Lists: | pgsql-performance |
---|
From: | Sergey Burladyan <eshkinkot(at)gmail(dot)com> |
---|---|
To: | pgsql-performance(at)postgresql(dot)org |
Subject: | Why creating GIN table index is so slow than inserting data into empty table with the same index? |
Date: | 2009-03-24 00:59:34 |
Message-ID: | 874oxjrb0p.fsf@seb.progtech.ru |
Views: | Raw Message | Whole Thread | Download mbox | Resend email |
Lists: | pgsql-performance |
example:
select version();
version
--------------------------------------------------------------------------------------------
PostgreSQL 8.3.6 on i486-pc-linux-gnu, compiled by GCC gcc-4.3.real (Debian 4.3.3-3) 4.3.3
show maintenance_work_mem ;
maintenance_work_mem
----------------------
128MB
create table a (i1 int, i2 int, i3 int, i4 int, i5 int, i6 int);
insert into a select n, n, n, n, n, n from generate_series(1, 100000) as n;
INSERT 0 100000
Время: 570,110 мс
create index arr_gin on a using gin ( (array[i1, i2, i3, i4, i5, i6]) );
CREATE INDEX
Время: 203068,314 мс
truncate a;
drop index arr_gin ;
create index arr_gin on a using gin ( (array[i1, i2, i3, i4, i5, i6]) );
CREATE INDEX
Время: 3,246 мс
insert into a select n, n, n, n, n, n from generate_series(1, 100000) as n;
INSERT 0 100000
Время: 2405,481 мс
select pg_size_pretty(pg_total_relation_size('a')) as total,
pg_size_pretty(pg_relation_size('a')) as table;
total | table
---------+---------
9792 kB | 5096 kB
203068.314 ms VS 2405.481 ms, is this behaviour normal ?
Thanks !
--
Sergey Burladyan
From: | Tom Lane <tgl(at)sss(dot)pgh(dot)pa(dot)us> |
---|---|
To: | Sergey Burladyan <eshkinkot(at)gmail(dot)com> |
Cc: | Oleg Bartunov <oleg(at)sai(dot)msu(dot)su>, Teodor Sigaev <teodor(at)sigaev(dot)ru>, pgsql-performance(at)postgresql(dot)org |
Subject: | Re: Why creating GIN table index is so slow than inserting data into empty table with the same index? |
Date: | 2009-03-24 03:35:12 |
Message-ID: | 18581.1237865712@sss.pgh.pa.us |
Views: | Raw Message | Whole Thread | Download mbox | Resend email |
Lists: | pgsql-performance |
Sergey Burladyan <eshkinkot(at)gmail(dot)com> writes:
> show maintenance_work_mem ;
> maintenance_work_mem
> ----------------------
> 128MB
> create table a (i1 int, i2 int, i3 int, i4 int, i5 int, i6 int);
> insert into a select n, n, n, n, n, n from generate_series(1, 100000) as n;
> create index arr_gin on a using gin ( (array[i1, i2, i3, i4, i5, i6]) );
[ takes forever ]
Seems the reason this is so awful is that the incoming data is exactly
presorted, meaning that the tree structure that ginInsertEntry() is
trying to build degenerates to a linear list (ie, every new element
becomes the right child of the prior one). So the processing becomes
O(N^2) up till you reach maintenance_work_mem and flush the tree. With
a large setting for maintenance_work_mem it gets spectacularly slow.

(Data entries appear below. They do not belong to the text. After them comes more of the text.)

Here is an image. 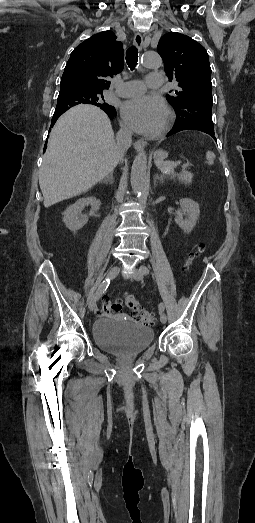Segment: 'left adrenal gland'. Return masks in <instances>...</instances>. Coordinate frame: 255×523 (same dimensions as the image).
I'll return each mask as SVG.
<instances>
[{"label":"left adrenal gland","mask_w":255,"mask_h":523,"mask_svg":"<svg viewBox=\"0 0 255 523\" xmlns=\"http://www.w3.org/2000/svg\"><path fill=\"white\" fill-rule=\"evenodd\" d=\"M157 180H163V178H159L158 174H156L155 178H154V186H157Z\"/></svg>","instance_id":"obj_1"}]
</instances>
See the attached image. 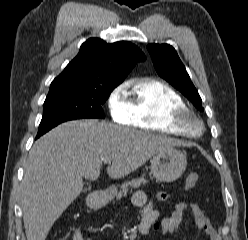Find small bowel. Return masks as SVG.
<instances>
[{
	"mask_svg": "<svg viewBox=\"0 0 248 240\" xmlns=\"http://www.w3.org/2000/svg\"><path fill=\"white\" fill-rule=\"evenodd\" d=\"M170 195L166 192H159L156 198L159 201L170 199ZM132 201L134 205L143 208L142 229L147 232L150 228L160 229L162 233H178L181 229L185 210L191 209L194 216V225L201 230L210 240H219L216 230L211 225L206 212L196 203L188 204L187 202H179L172 213L158 222L159 213L154 208L152 200L144 191H137ZM72 240H89L85 239L81 230L76 228L73 232Z\"/></svg>",
	"mask_w": 248,
	"mask_h": 240,
	"instance_id": "obj_1",
	"label": "small bowel"
}]
</instances>
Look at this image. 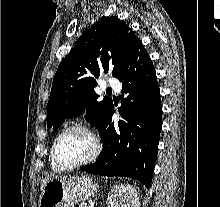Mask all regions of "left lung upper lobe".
<instances>
[{"mask_svg": "<svg viewBox=\"0 0 220 207\" xmlns=\"http://www.w3.org/2000/svg\"><path fill=\"white\" fill-rule=\"evenodd\" d=\"M140 43L117 17H102L86 30L58 66L47 104V127L56 129L65 118L86 112L99 131L112 101H97L95 79L108 71L118 77Z\"/></svg>", "mask_w": 220, "mask_h": 207, "instance_id": "obj_1", "label": "left lung upper lobe"}]
</instances>
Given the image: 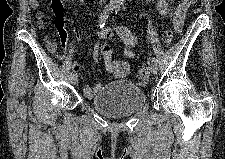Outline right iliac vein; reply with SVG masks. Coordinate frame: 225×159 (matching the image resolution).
I'll return each instance as SVG.
<instances>
[{
	"label": "right iliac vein",
	"instance_id": "obj_1",
	"mask_svg": "<svg viewBox=\"0 0 225 159\" xmlns=\"http://www.w3.org/2000/svg\"><path fill=\"white\" fill-rule=\"evenodd\" d=\"M70 82L71 84L76 85L78 83V76L76 74L70 76Z\"/></svg>",
	"mask_w": 225,
	"mask_h": 159
}]
</instances>
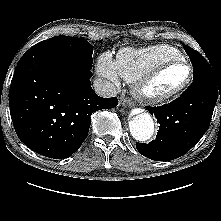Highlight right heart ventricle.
I'll use <instances>...</instances> for the list:
<instances>
[{"label": "right heart ventricle", "instance_id": "e07e8e85", "mask_svg": "<svg viewBox=\"0 0 221 221\" xmlns=\"http://www.w3.org/2000/svg\"><path fill=\"white\" fill-rule=\"evenodd\" d=\"M183 58L180 50L162 44L139 49L124 48L118 52L115 64L119 76L132 83L167 61Z\"/></svg>", "mask_w": 221, "mask_h": 221}]
</instances>
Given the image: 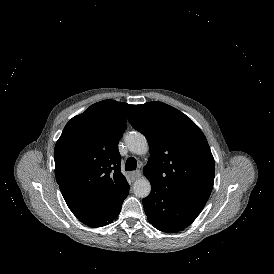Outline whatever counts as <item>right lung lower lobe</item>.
I'll return each instance as SVG.
<instances>
[{
    "instance_id": "1",
    "label": "right lung lower lobe",
    "mask_w": 274,
    "mask_h": 274,
    "mask_svg": "<svg viewBox=\"0 0 274 274\" xmlns=\"http://www.w3.org/2000/svg\"><path fill=\"white\" fill-rule=\"evenodd\" d=\"M128 193H129V188L127 190H125L124 193L121 195V197L118 199V201L116 202L110 215L107 218H105L104 220H102L100 223L91 225V227L105 226L108 223L112 222L114 219H116L117 215L120 213L122 203H123L124 199L127 197Z\"/></svg>"
}]
</instances>
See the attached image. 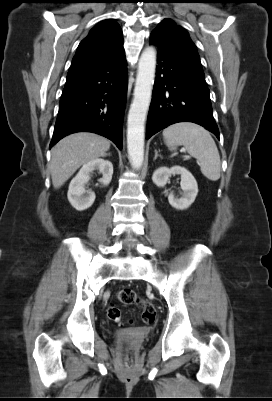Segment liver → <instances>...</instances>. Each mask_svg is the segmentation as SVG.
<instances>
[{"mask_svg":"<svg viewBox=\"0 0 272 401\" xmlns=\"http://www.w3.org/2000/svg\"><path fill=\"white\" fill-rule=\"evenodd\" d=\"M109 148L110 141L95 133L79 132L61 139L51 151L54 188H60L83 164L104 157Z\"/></svg>","mask_w":272,"mask_h":401,"instance_id":"obj_1","label":"liver"}]
</instances>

I think a reasonable solution for this might be to keep an eye on
maxdepth and force a flush if that gets too large (more than a few
hundred, perhaps?). Something like this:
/* If we've maxed out our available memory, dump everything to the index */
+ /* Also dump if the tree seems to be getting too unbalanced */
- if (buildstate->accum.allocatedMemory >= maintenance_work_mem * 1024L)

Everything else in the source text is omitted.